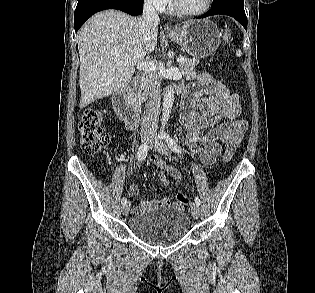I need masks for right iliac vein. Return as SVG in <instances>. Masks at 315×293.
Listing matches in <instances>:
<instances>
[{
    "instance_id": "1",
    "label": "right iliac vein",
    "mask_w": 315,
    "mask_h": 293,
    "mask_svg": "<svg viewBox=\"0 0 315 293\" xmlns=\"http://www.w3.org/2000/svg\"><path fill=\"white\" fill-rule=\"evenodd\" d=\"M142 142H143V143H149V142H151L150 136H144V137L142 138ZM121 210H122L123 215H127V214L129 213V211H130V203H129V202L124 203V204L122 205V207H121Z\"/></svg>"
}]
</instances>
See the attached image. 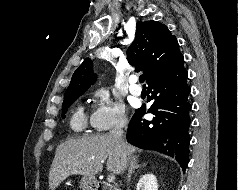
:::
EXERCISE DESCRIPTION
Each line above has to be returned exactly. Drop the pictures.

EXERCISE SOLUTION
I need masks for right iliac vein. Return as SVG in <instances>. Masks at 315×293.
Listing matches in <instances>:
<instances>
[{
    "instance_id": "1",
    "label": "right iliac vein",
    "mask_w": 315,
    "mask_h": 293,
    "mask_svg": "<svg viewBox=\"0 0 315 293\" xmlns=\"http://www.w3.org/2000/svg\"><path fill=\"white\" fill-rule=\"evenodd\" d=\"M142 142H143V143H149V142H151L150 136H144V137L142 138ZM121 210H122L123 215H127V214L129 213V211H130V203H129V202L124 203V204L122 205V207H121Z\"/></svg>"
}]
</instances>
See the attached image. 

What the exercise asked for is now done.